The GC100 and Investor Group has published an updated version of its guidance to the UK Directors’ Remuneration Reporting (DRR) regulations, which are now in force.  The original document was published in September 2013, as was our alert on that version.

So, what has changed in less than two months? Well, not a great deal… and most of the amendments are helpfully signposted by footnotes.

  • There’s some useful clarification on the interaction of grandfathered provisions and the future policy table.  The guidance now states that, even if a company intends to rely on the grandfathering provisions for arrangements entered into before 27 June 2012, if remuneration may be paid under those arrangements, they must be set out in the future policy table.  This is not a surprise – the grandfathering provisions provide an exclusion from the penalties for making payments in breach of the shareholder approved policy, not an exclusion from the requirement to disclose.  Quite how the express disclosure of these items will be received by shareholders (who are of course required to vote on the table) remains to be seen, although the amendment emphasises the need to ensure appropriate dialogue with shareholders before the DRR is published.
  • Pension related benefits in the year must be disclosed as part of the single figure table – the amended guidance essentially restates the regulations’ requirements.
  • The notes to the pension disclosure must set out prospective pension entitlements, and the guidance now suggests that companies may wish to consider summarising these rights as the transfer value of the entitlement.  This would, it is hoped, make it easier for investors to compare different arrangements.  The guidance now also suggests that, if trustee or company consent is required for any earlier retirement, this should be disclosed.  Indeed, anything discretionary and “outside” of the company’s intended practice or the pension scheme’s normal practice should be highlighted.
  • The commentary around the valuation method of options which are to be included in the scenario charts has been adjusted, basically confirming that the need to value options and confirm the valuation methodology applied is relevant even where the award was originally granted as a percentage or multiple of salary.

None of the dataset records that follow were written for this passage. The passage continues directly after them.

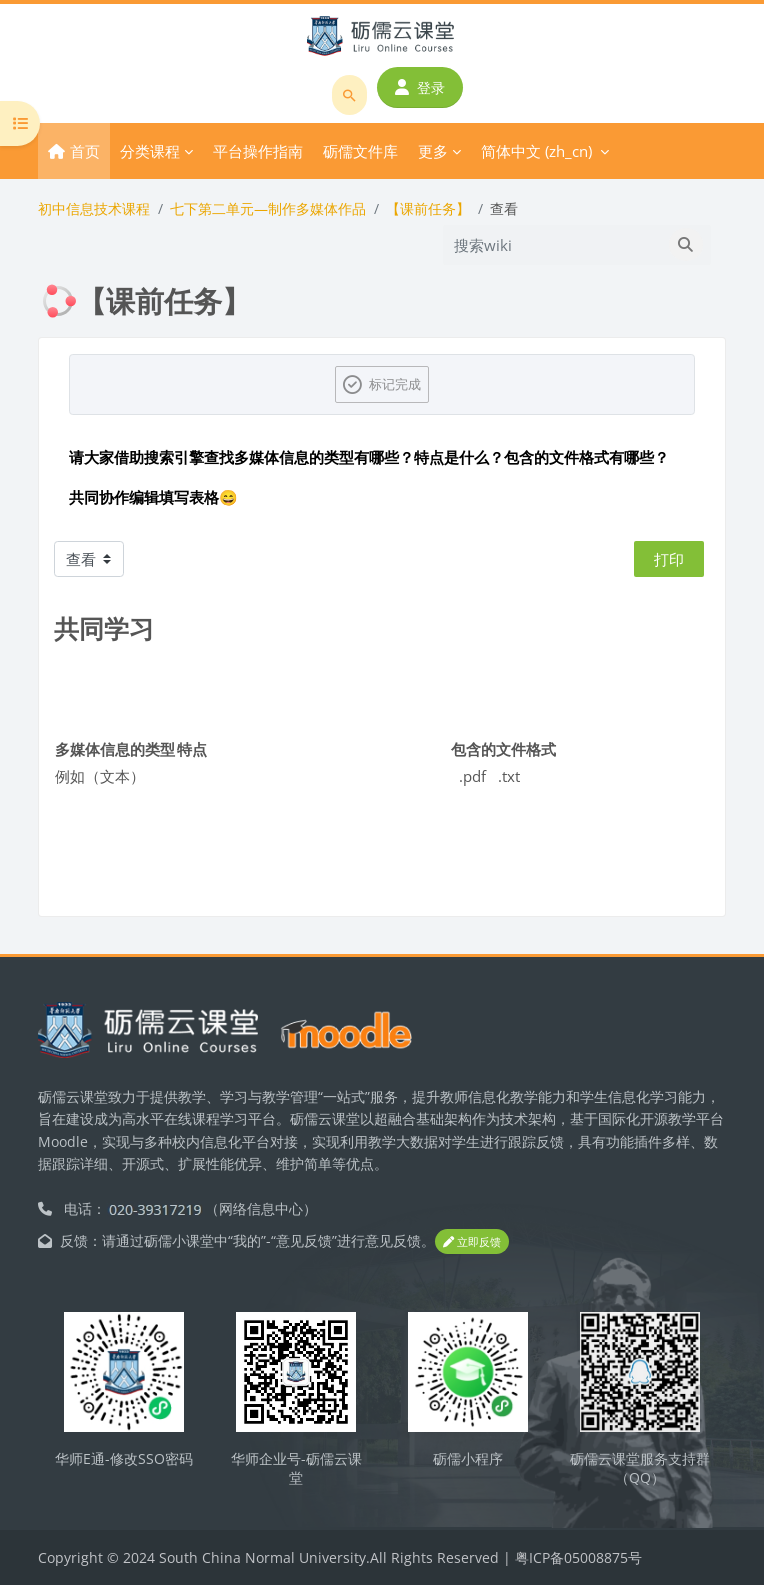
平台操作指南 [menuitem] (258, 151)
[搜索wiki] (553, 245)
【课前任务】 (428, 208)
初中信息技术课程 (94, 208)
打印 (669, 559)
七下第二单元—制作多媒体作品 (268, 208)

There’s also been a slight tweak to the introduction (essentially explaining the background to the regulations) and a few extra words have been added to explain the regulations’ position as to share awards (in respect of performance periods and “vesting date”).  Other than an update to the job title of one of the Corporate Governance Forum members, that’s it – in short, nothing that will disturb or concern readers who are already well into DRR drafting season.